With these three ideas, you might group them under this category: Amount of television children watch.

Each of these source quotations or paraphrases supports that category. For each group of information, repeat this process to group similar categories together. Then you can move on to order the information you gather.

Order

Once you have read your sources, taken notes, and grouped your information by category, the next step is to read critically, evaluate your sources, determine your thesis statement, and decide the best order in which to present your research. Note that as you begin to narrow your topic or focus, you will find some sources are not relevant.  That is fine! Do not try to squeeze every source mentioning "children" and "television" into your paper.

Let's say you have come up with the following categories from the sources you have read:

  • Children watch more than the recommended amount of television.
  • The more television children watch, the less likely they are to study.
  • Certain groups of children watch more television than others.
  • Students whose grades are poor in high school are 56% less likely to graduate from college.
  • Poor performance in middle school correlates to poor high school performance.

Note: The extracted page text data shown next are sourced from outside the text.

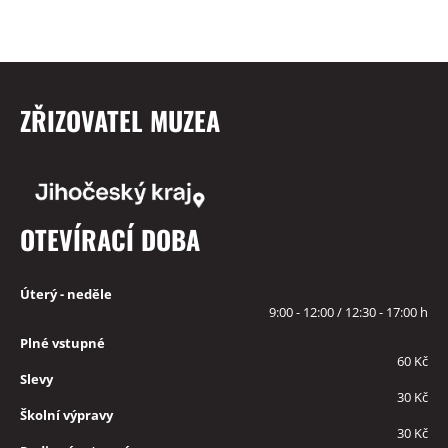
ZŘIZOVATEL MUZEA
OTEVÍRACÍ DOBA
Úterý - neděle
9:00 - 12:00 / 12:30 - 17:00 h
Plné vstupné
60 Kč
Slevy
30 Kč
Školní výpravy
30 Kč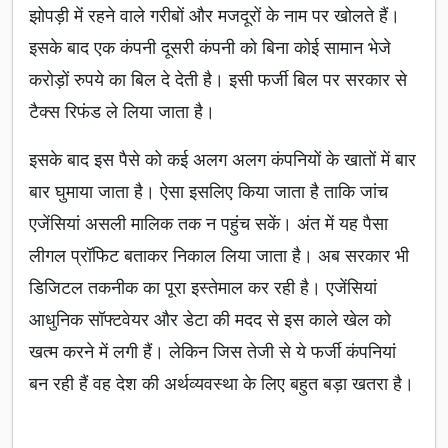
झोपड़ी में रहने वाले गरीबों और मजदूरों के नाम पर खोलते हैं।
इसके बाद एक कंपनी दूसरी कंपनी को बिना कोई सामान भेजे
करोड़ों रुपये का बिल दे देती है। इसी फर्जी बिल पर सरकार से
टैक्स रिफंड ले लिया जाता है।
इसके बाद इस पैसे को कई अलग अलग कंपनियों के खातों में बार
बार घुमाया जाता है। ऐसा इसलिए किया जाता है ताकि जांच
एजेंसियां असली मालिक तक न पहुंच सकें। अंत में यह पैसा
लीगल प्रॉफिट बताकर निकाल लिया जाता है। अब सरकार भी
डिजिटल तकनीक का पूरा इस्तेमाल कर रही है। एजेंसियां
आधुनिक सॉफ्टवेयर और डेटा की मदद से इस काले खेल को
खत्म करने में लगी हैं। लेकिन जिस तेजी से ये फर्जी कंपनियां
बन रही हैं वह देश की अर्थव्यवस्था के लिए बहुत बड़ा खतरा है।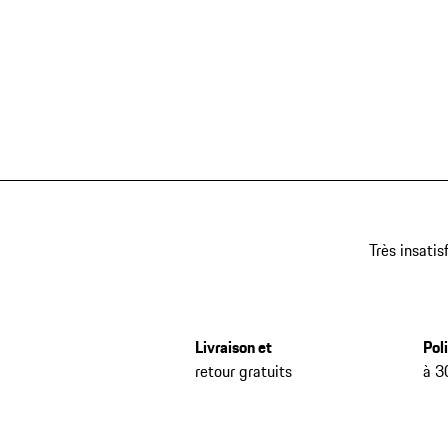
Très insatis
Livraison et
Pol
retour gratuits
à 3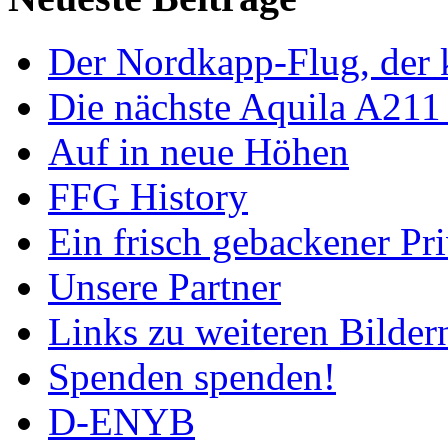
Der Nordkapp-Flug, der k
Die nächste Aquila A211
Auf in neue Höhen
FFG History
Ein frisch gebackener Pri
Unsere Partner
Links zu weiteren Bilder
Spenden spenden!
D-ENYB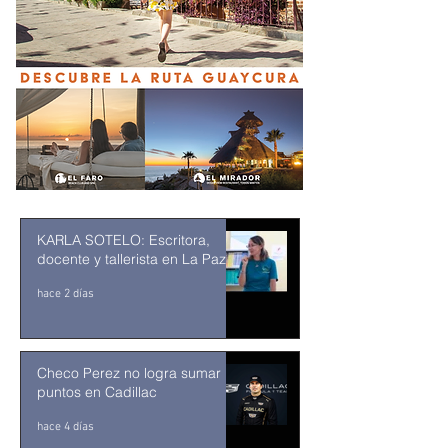
KARLA SOTELO: Escritora,
docente y tallerista en La Paz
hace 2 días
Checo Perez no logra sumar
puntos en Cadillac
hace 4 días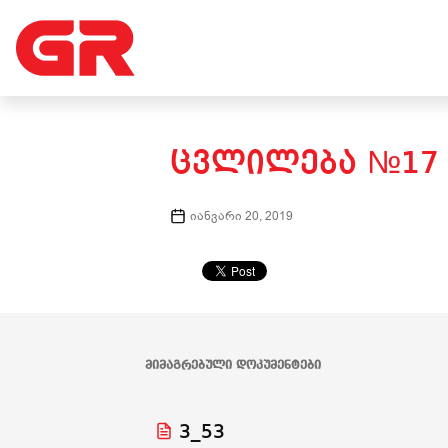
ᲪᲕᲚᲘᲚᲔᲑᲐ №17 
იანვარი 20, 2019
ᲛᲘᲛᲐᲒᲠᲔᲑᲣᲚᲘ ᲓᲝᲙᲣᲛᲔᲜᲢᲔᲑᲘ
3_53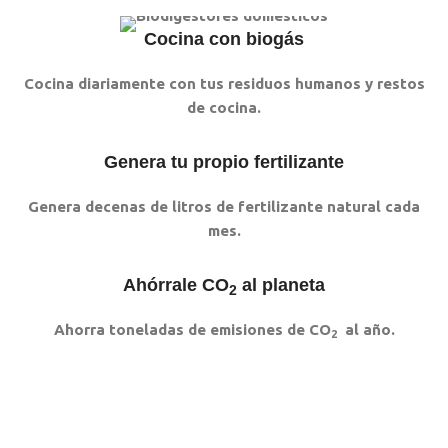
Cocina con biogás
Cocina diariamente con tus residuos humanos y restos
de cocina.
Genera tu propio fertilizante
Genera decenas de litros de fertilizante natural cada
mes.
Ahórrale CO
al planeta
2
Ahorra toneladas de emisiones de CO
al año.
2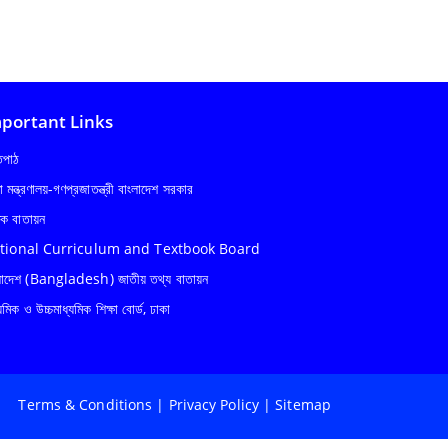
portant Links
্তপাঠ
ষা মন্ত্রণালয়-গণপ্রজাতন্ত্রী বাংলাদেশ সরকার
ষক বাতায়ন
tional Curriculum and Textbook Board
লাদেশ (Bangladesh) জাতীয় তথ্য বাতায়ন
যমিক ও উচ্চমাধ্যমিক শিক্ষা বোর্ড, ঢাকা
Terms & Conditions
|
Privacy Policy
|
Sitemap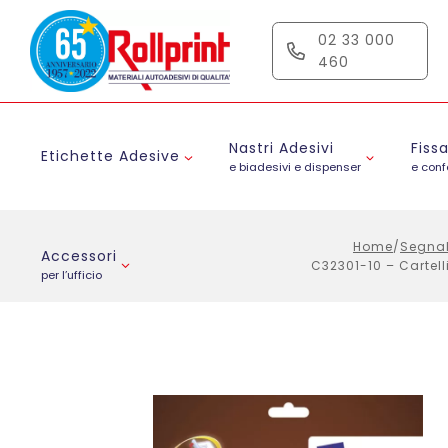
Salta
al
02 33 000
contenuto
460
Nastri Adesivi
Fiss
Etichette Adesive
e biadesivi e dispenser
e con
Home
/
Segnal
Accessori
C32301-10 – Cartell
per l’ufficio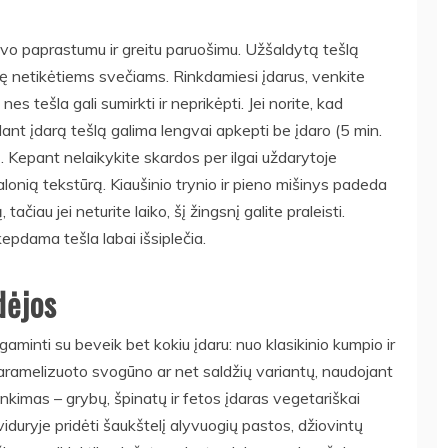
savo paprastumu ir greitu paruošimu. Užšaldytą tešlą
uošę netikėtiems svečiams. Rinkdamiesi įdarus, venkite
nes tešla gali sumirkti ir neprikėpti. Jei norite, kad
ant įdarą tešlą galima lengvai apkepti be įdaro (5 min.
bą. Kepant nelaikykite skardos per ilgai uždarytoje
lonią tekstūrą. Kiaušinio trynio ir pieno mišinys padeda
čiau jei neturite laiko, šį žingsnį galite praleisti.
kepdama tešla labai išsiplečia.
dėjos
minti su beveik bet kokiu įdaru: nuo klasikinio kumpio ir
 karamelizuoto svogūno ar net saldžių variantų, naudojant
inkimas – grybų, špinatų ir fetos įdaras vegetariškai
viduryje pridėti šaukštelį alyvuogių pastos, džiovintų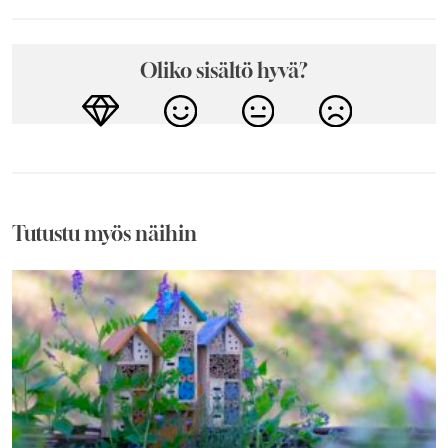
Oliko sisältö hyvä?
Tutustu myös näihin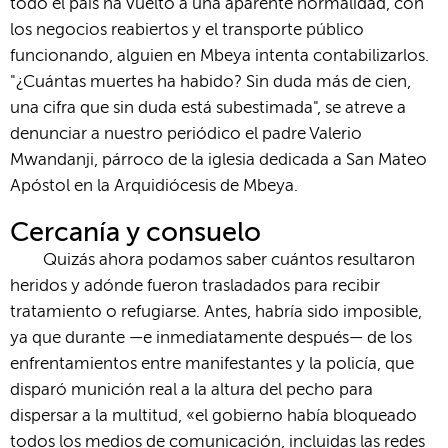
todo el país ha vuelto a una aparente normalidad, con
los negocios reabiertos y el transporte público
funcionando, alguien en Mbeya intenta contabilizarlos.
"¿Cuántas muertes ha habido? Sin duda más de cien,
una cifra que sin duda está subestimada", se atreve a
denunciar a nuestro periódico el padre Valerio
Mwandanji, párroco de la iglesia dedicada a San Mateo
Apóstol en la Arquidiócesis de Mbeya.
Cercanía y consuelo
Quizás ahora podamos saber cuántos resultaron
heridos y adónde fueron trasladados para recibir
tratamiento o refugiarse. Antes, habría sido imposible,
ya que durante —e inmediatamente después— de los
enfrentamientos entre manifestantes y la policía, que
disparó munición real a la altura del pecho para
dispersar a la multitud, «el gobierno había bloqueado
todos los medios de comunicación, incluidas las redes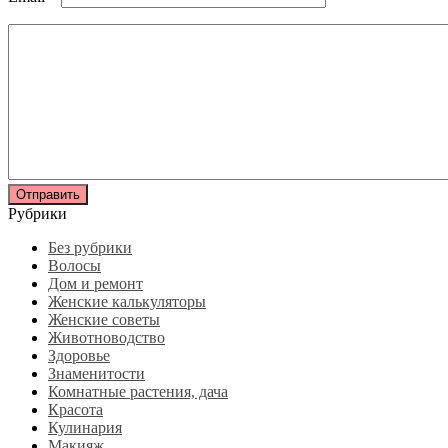
Рубрики
Без рубрики
Волосы
Дом и ремонт
Женские калькуляторы
Женские советы
Животноводство
Здоровье
Знаменитости
Комнатные растения, дача
Красота
Кулинария
Макияж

You will want the order of your material to advance and prove your thesis. As mentioned in our thesis handout, every thesis needs to be capable of advancement. Let's assume that your thesis is Children who watch more than the recommended amount of television are less likely to receive a college education. In this case, it seems that you will want to start off by showing that there is a problem, and then giving examples of that problem and its consequences.

The best order for these categories would be the following:

  1. Children watch more than the recommended amount of television.
  2. Certain groups of children watch more television than others.
  3. The more television children watch, the less likely they are to study.
  4. Poor performance in middle school correlates to poor high school performance
  5. Students whose grades are poor in high school are 56% less likely to graduate from college.

The way a paper is organized is largely the result of the logical and causal relationships between the categories or topics apparent in the research. In other words, each category's placement is specifically chosen so that it is the result of the previous theme and able to contribute to the next, as the previous example shows.  It is often a good practice to save your strongest argument or evidence until the end of the paper and build up to it. Using careful organization to advance your thesis will help guide your reader to your conclusion!